Your task: Please restate word for word the lines of the entries below from the one with "województwa i stolice" to the one with "Odstąpienie od umowy", inclusive, and leave out every picture.

(Source records)
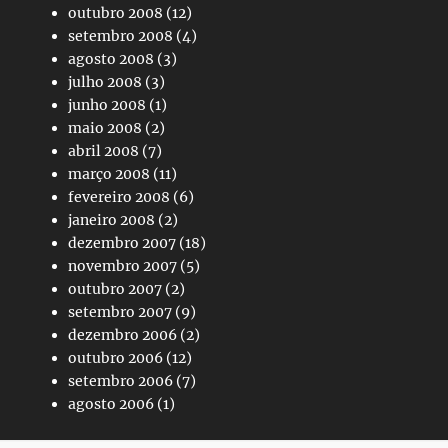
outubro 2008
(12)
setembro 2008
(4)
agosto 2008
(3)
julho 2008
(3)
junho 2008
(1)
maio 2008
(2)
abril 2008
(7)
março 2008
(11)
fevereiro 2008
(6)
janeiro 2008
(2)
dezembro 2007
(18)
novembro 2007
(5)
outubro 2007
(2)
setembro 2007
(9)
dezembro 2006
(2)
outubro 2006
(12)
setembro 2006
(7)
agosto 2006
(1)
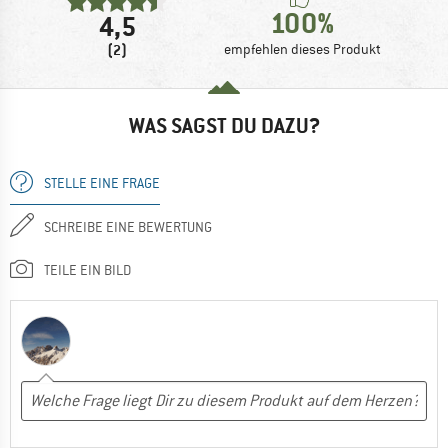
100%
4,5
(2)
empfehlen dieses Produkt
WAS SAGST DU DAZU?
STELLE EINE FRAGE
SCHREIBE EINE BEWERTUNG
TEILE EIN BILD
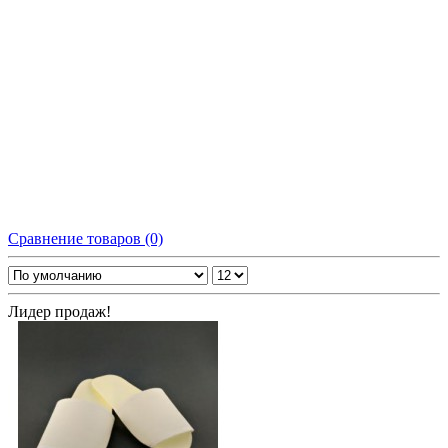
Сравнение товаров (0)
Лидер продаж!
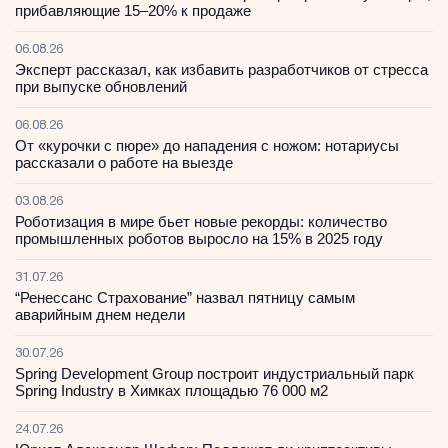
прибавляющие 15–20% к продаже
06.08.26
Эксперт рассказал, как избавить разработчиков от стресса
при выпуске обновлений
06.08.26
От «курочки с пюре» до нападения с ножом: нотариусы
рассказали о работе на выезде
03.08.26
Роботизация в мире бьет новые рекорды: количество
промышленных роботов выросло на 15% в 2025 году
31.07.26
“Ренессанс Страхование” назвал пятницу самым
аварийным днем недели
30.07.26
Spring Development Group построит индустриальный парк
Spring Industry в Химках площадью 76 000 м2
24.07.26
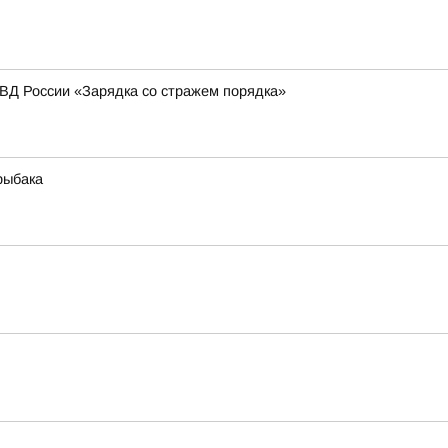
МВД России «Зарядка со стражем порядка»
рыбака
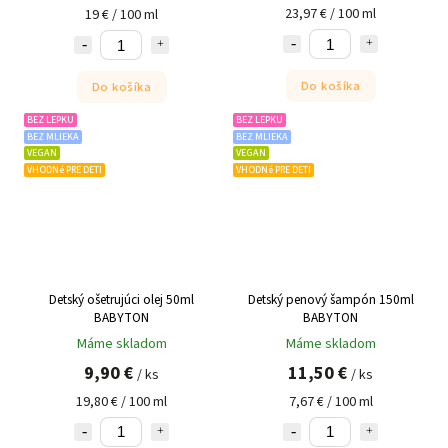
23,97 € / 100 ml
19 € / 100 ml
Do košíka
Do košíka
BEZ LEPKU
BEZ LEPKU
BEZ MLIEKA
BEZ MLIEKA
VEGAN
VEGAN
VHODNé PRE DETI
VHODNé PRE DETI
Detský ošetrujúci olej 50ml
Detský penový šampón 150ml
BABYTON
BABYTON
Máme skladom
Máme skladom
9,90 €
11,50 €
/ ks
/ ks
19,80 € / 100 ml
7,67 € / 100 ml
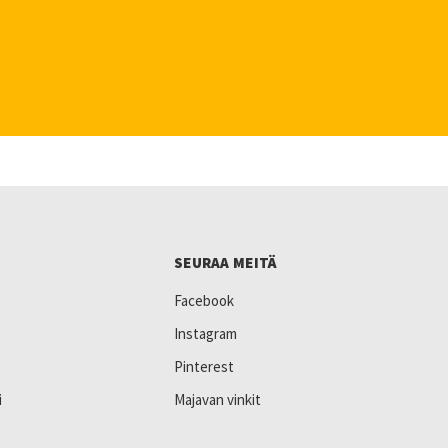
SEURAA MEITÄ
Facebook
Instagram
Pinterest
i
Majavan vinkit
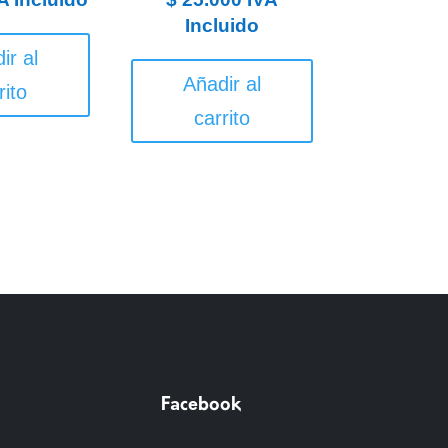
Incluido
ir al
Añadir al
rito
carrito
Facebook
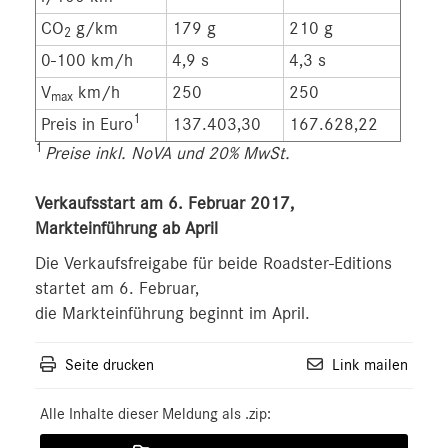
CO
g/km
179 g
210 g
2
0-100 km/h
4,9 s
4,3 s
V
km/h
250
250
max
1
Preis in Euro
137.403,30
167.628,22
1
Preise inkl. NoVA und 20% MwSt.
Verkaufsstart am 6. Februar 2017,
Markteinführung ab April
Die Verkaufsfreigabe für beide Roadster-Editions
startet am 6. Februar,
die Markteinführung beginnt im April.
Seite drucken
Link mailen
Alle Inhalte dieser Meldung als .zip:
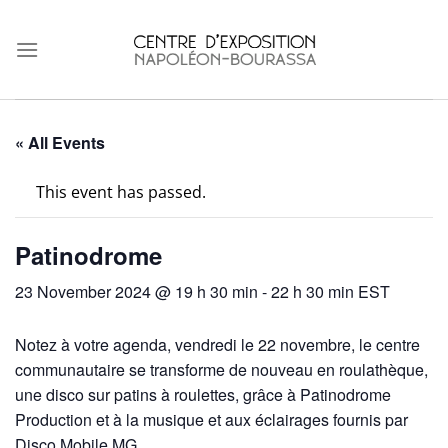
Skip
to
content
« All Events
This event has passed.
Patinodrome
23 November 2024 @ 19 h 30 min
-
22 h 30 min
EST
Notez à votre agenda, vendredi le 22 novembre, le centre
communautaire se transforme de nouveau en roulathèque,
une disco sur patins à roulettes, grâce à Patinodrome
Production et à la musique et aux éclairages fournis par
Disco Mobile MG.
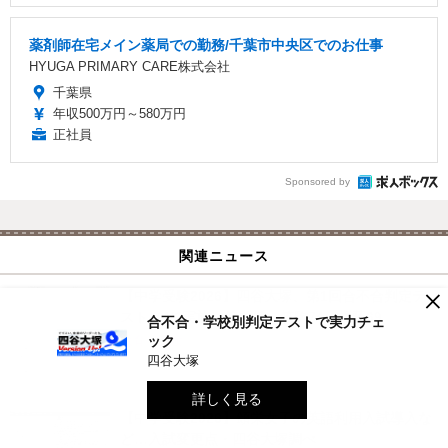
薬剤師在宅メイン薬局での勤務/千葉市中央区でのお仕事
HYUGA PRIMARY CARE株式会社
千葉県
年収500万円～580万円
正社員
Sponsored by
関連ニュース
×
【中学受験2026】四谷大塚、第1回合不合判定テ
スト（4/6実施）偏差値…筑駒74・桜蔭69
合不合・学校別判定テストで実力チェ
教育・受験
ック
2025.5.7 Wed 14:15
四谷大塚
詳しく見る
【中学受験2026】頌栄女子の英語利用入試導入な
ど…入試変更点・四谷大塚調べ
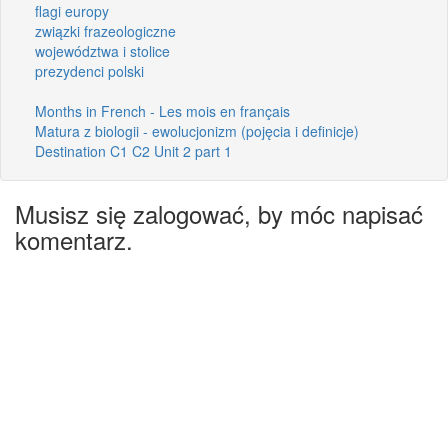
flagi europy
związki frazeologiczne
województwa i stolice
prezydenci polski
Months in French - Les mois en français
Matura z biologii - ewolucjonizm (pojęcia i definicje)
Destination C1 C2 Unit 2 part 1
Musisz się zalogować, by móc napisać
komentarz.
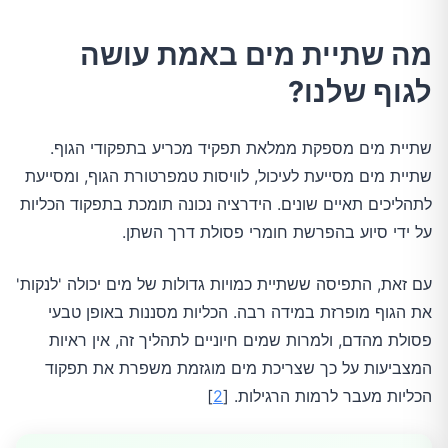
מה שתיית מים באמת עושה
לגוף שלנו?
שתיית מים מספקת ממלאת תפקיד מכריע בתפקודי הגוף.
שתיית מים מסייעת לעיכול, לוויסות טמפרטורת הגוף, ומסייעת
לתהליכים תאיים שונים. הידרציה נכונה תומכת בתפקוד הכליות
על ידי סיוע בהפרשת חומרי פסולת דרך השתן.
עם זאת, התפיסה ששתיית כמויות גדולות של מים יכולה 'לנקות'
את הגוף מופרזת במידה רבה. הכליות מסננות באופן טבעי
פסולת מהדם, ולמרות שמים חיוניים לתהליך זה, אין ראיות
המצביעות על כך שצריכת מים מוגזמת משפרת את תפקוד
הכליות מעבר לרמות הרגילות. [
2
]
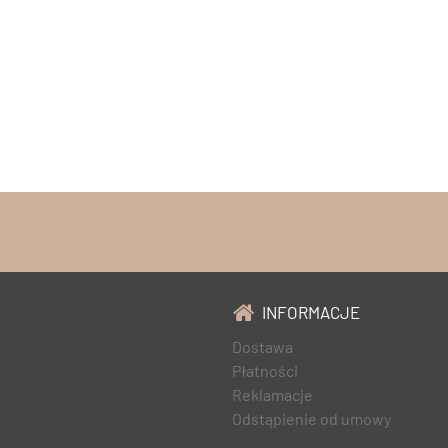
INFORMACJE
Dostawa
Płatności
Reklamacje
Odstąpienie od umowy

...

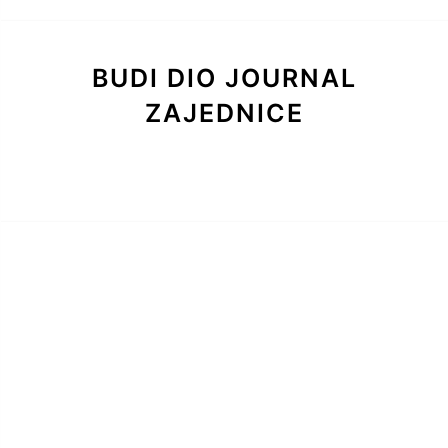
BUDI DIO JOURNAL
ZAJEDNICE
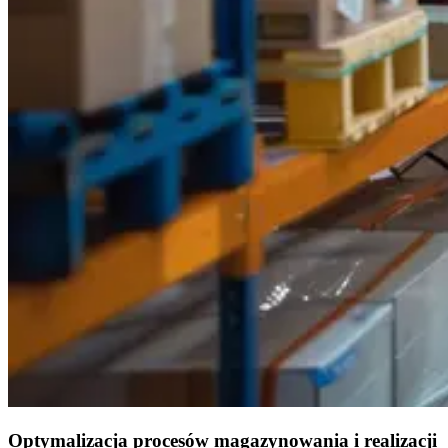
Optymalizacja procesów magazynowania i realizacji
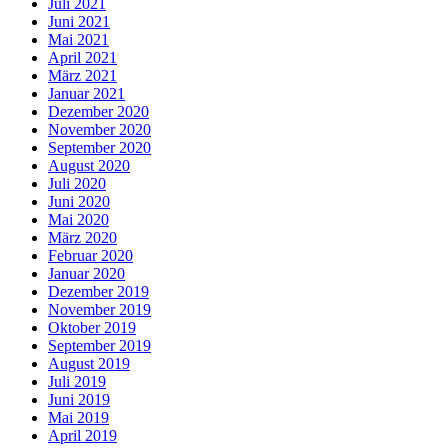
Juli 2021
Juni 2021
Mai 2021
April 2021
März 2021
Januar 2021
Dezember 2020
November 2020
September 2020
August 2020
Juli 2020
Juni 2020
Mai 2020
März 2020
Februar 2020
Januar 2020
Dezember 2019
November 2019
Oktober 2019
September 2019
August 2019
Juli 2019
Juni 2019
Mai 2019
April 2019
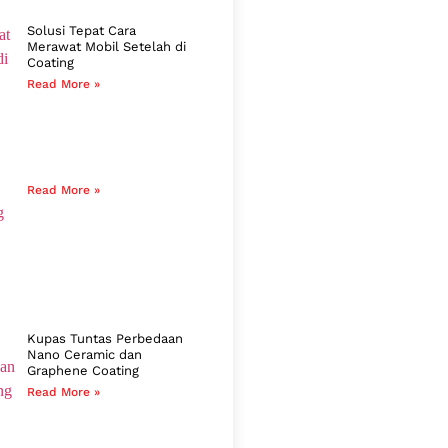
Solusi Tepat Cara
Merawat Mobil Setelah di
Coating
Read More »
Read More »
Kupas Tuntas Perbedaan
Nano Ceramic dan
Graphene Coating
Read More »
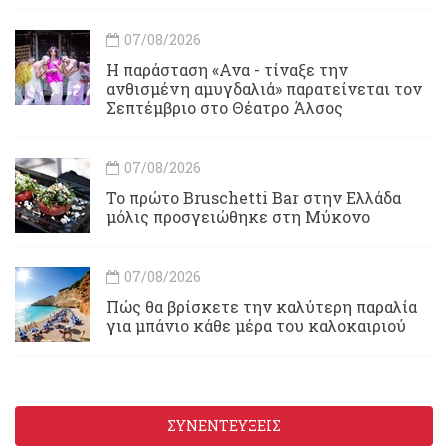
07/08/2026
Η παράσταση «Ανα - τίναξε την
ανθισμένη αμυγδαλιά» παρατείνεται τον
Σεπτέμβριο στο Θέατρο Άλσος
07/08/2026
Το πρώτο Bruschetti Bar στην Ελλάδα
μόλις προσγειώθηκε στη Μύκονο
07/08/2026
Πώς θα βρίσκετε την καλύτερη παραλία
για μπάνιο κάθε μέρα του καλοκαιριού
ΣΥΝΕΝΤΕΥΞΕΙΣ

Solution:
województwa i stolice
prezydenci polski
Months in French - Les mois en français
Matura z biologii - ewolucjonizm (pojęcia i definicje)
Destination C1 C2 Unit 2 part 1
Musisz się zalogować, by móc napisać
komentarz.
מה שתיית מים באמת עושה
לגוף שלנו?
שתיית מים מספקת ממלאת תפקיד מכריע בתפקודי הגוף.
שתיית מים מסייעת לעיכול, לוויסות טמפרטורת הגוף, ומסייעת
לתהליכים תאיים שונים. הידרציה נכונה תומכת בתפקוד הכליות
על ידי סיוע בהפרשת חומרי פסולת דרך השתן.
עם זאת, התפיסה ששתיית כמויות גדולות של מים יכולה 'לנקות'
את הגוף מופרזת במידה רבה. הכליות מסננות באופן טבעי
פסולת מהדם, ולמרות שמים חיוניים לתהליך זה, אין ראיות
המצביעות על כך שצריכת מים מוגזמת משפרת את תפקוד
הכליות מעבר לרמות הרגילות. [
2
]
INFORMACJE
Dostawa
Płatności
Reklamacje
Odstąpienie od umowy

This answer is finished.